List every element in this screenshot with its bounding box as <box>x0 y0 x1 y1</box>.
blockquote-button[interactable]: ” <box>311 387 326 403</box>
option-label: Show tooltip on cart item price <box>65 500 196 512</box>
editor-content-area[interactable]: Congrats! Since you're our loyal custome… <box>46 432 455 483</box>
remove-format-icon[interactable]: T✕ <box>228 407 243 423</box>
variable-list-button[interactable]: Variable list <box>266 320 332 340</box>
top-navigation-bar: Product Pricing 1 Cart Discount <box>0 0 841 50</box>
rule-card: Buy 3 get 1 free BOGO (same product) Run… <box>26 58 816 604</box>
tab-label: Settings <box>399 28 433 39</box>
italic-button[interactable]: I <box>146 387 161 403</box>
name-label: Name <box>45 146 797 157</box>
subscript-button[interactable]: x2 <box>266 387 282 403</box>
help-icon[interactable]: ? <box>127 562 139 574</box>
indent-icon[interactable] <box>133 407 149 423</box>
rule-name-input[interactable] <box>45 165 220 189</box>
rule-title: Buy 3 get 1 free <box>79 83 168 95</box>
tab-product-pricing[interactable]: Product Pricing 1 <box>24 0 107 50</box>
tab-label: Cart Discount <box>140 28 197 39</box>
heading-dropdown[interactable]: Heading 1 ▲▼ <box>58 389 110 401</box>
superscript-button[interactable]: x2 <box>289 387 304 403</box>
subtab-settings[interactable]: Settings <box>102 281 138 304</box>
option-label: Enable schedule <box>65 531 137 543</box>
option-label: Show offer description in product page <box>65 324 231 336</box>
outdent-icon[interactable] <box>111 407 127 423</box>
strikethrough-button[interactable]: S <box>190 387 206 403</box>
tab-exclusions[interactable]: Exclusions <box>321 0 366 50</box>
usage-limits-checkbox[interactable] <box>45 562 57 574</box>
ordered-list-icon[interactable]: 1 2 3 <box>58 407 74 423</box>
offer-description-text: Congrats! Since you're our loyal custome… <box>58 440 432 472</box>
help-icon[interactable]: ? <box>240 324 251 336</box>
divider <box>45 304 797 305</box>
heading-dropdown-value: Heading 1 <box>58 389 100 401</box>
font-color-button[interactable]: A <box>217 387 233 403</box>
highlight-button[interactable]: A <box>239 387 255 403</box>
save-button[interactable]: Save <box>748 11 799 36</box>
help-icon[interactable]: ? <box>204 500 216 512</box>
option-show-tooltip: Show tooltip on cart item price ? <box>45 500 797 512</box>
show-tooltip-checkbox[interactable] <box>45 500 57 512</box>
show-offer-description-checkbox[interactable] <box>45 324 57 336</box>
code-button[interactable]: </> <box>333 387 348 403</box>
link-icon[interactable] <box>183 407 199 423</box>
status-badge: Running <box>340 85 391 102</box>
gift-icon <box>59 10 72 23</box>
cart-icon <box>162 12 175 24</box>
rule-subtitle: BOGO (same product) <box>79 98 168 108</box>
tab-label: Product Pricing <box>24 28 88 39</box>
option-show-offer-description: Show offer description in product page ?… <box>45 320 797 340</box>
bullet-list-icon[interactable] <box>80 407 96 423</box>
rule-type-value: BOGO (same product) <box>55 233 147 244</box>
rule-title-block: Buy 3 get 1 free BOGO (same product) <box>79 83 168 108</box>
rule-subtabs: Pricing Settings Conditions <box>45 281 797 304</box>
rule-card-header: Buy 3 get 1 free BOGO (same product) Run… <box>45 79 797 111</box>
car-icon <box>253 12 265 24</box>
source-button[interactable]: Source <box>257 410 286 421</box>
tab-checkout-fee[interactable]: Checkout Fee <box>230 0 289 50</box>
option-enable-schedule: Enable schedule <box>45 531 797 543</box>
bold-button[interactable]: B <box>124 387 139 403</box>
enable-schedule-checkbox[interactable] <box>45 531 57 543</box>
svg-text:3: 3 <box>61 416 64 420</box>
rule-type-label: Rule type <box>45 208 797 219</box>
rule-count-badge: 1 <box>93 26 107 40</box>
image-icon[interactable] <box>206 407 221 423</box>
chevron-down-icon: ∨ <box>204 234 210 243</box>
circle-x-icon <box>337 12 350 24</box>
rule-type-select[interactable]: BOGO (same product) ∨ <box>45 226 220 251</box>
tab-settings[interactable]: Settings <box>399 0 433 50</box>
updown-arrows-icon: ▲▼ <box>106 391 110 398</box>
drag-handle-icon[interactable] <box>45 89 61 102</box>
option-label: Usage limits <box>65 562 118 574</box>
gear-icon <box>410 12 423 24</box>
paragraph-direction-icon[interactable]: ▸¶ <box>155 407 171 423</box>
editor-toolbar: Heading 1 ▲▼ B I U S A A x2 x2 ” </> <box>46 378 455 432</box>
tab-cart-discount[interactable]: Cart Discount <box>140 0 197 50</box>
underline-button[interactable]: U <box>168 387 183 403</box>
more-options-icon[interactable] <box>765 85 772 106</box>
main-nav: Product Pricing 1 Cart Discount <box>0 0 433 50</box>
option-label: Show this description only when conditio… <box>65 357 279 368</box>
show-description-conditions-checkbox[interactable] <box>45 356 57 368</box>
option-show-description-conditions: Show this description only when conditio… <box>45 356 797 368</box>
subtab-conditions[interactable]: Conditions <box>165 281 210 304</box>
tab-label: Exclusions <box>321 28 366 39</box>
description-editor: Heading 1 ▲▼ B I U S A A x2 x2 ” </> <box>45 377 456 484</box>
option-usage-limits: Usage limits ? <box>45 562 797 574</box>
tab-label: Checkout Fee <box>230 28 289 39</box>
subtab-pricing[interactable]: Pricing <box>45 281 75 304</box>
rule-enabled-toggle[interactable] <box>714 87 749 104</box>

---

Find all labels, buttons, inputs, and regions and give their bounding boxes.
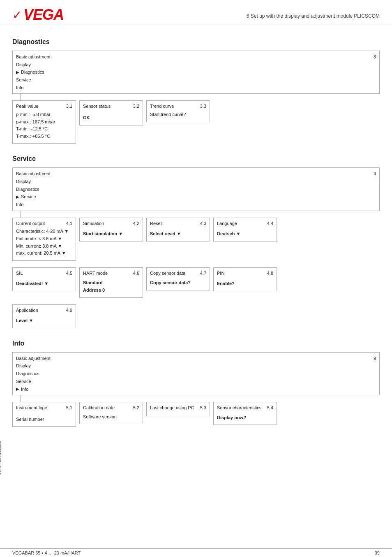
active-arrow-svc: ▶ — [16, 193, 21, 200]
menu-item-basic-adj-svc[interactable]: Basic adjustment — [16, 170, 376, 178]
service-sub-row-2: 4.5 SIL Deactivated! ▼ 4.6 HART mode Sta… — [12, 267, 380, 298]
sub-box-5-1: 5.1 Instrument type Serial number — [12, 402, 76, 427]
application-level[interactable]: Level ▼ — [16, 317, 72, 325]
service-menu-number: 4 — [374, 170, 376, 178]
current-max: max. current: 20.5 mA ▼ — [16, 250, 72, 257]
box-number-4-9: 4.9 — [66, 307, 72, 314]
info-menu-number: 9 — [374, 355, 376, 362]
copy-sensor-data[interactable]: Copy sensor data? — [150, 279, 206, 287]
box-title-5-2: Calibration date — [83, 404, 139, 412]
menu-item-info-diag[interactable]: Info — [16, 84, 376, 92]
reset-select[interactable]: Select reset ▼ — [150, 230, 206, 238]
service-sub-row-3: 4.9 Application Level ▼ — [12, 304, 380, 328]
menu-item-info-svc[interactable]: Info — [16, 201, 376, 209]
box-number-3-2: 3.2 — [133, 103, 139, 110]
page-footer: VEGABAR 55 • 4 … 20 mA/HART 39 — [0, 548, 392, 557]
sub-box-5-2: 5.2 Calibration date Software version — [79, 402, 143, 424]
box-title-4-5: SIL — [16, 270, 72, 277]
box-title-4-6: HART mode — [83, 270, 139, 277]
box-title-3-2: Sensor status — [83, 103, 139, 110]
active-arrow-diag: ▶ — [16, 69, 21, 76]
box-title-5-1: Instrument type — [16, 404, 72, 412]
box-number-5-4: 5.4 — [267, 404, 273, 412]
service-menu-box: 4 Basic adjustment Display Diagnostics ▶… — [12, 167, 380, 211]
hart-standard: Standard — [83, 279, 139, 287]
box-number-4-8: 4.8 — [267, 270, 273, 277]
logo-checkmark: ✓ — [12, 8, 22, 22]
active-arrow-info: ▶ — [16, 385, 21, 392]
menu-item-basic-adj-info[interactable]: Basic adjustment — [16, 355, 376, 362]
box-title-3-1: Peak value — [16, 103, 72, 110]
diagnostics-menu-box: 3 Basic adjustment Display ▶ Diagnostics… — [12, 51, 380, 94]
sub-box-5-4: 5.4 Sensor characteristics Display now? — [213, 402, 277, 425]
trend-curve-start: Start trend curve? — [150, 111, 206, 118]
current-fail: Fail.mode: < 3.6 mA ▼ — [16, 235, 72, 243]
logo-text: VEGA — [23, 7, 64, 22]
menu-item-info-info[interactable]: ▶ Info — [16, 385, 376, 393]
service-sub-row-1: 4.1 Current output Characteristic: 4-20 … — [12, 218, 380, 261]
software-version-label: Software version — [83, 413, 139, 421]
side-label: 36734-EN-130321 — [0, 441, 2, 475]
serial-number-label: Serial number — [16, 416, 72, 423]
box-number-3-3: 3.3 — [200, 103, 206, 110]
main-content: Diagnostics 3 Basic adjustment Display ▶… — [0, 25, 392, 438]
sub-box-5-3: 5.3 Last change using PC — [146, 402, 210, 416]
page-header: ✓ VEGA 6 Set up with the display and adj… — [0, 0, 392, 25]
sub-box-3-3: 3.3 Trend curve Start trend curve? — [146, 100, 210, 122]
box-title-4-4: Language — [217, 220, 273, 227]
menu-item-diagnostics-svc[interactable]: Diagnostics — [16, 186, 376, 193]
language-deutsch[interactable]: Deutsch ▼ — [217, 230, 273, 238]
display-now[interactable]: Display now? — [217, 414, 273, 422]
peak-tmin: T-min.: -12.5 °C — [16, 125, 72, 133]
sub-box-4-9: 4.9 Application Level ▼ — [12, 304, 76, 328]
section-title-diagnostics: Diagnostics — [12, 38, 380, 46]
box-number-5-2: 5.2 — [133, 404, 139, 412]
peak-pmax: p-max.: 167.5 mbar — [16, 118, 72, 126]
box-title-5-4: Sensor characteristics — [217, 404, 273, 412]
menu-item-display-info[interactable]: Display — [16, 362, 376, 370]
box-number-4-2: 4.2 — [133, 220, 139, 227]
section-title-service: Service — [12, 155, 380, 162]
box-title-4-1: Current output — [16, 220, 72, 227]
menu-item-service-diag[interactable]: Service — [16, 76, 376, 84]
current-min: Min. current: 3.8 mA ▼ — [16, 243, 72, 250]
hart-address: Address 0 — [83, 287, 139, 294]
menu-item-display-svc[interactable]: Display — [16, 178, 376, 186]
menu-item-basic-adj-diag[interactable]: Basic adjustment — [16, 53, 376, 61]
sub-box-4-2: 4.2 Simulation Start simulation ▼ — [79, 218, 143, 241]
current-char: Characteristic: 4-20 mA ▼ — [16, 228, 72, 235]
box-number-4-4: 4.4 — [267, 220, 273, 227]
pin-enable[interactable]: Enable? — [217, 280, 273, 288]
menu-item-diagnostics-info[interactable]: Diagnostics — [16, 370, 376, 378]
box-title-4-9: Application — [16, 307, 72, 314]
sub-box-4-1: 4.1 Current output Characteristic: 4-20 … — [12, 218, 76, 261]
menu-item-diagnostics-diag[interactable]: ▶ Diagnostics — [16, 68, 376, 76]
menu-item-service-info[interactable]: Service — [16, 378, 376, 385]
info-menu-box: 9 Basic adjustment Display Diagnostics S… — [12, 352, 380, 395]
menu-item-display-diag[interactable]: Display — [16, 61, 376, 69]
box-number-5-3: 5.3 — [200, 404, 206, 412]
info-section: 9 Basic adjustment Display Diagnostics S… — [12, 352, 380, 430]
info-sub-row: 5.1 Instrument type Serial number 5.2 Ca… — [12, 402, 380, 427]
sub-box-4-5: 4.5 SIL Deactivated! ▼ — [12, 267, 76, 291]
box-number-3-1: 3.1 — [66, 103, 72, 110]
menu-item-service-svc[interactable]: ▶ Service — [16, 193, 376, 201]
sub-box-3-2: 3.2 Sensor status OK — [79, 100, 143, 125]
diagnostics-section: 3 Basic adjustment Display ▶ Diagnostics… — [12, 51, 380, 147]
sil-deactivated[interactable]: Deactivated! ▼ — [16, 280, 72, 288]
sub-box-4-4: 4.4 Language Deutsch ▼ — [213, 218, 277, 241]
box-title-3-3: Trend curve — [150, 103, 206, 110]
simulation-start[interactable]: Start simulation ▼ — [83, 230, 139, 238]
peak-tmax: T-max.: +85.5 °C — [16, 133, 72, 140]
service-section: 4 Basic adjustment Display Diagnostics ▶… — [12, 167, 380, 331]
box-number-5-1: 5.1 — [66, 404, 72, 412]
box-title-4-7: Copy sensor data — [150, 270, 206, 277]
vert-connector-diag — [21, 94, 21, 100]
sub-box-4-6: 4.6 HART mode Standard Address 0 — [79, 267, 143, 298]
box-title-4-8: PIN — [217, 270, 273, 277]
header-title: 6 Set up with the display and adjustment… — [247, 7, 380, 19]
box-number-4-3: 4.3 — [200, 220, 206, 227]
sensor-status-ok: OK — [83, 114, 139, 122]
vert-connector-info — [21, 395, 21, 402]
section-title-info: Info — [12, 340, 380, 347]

- _Instructions for the task_
Each line carrying the string "badge" should be copied out from the entries.

- _Reply_
status-badge: Running <box>340 85 391 102</box>
rule-count-badge: 1 <box>93 26 107 40</box>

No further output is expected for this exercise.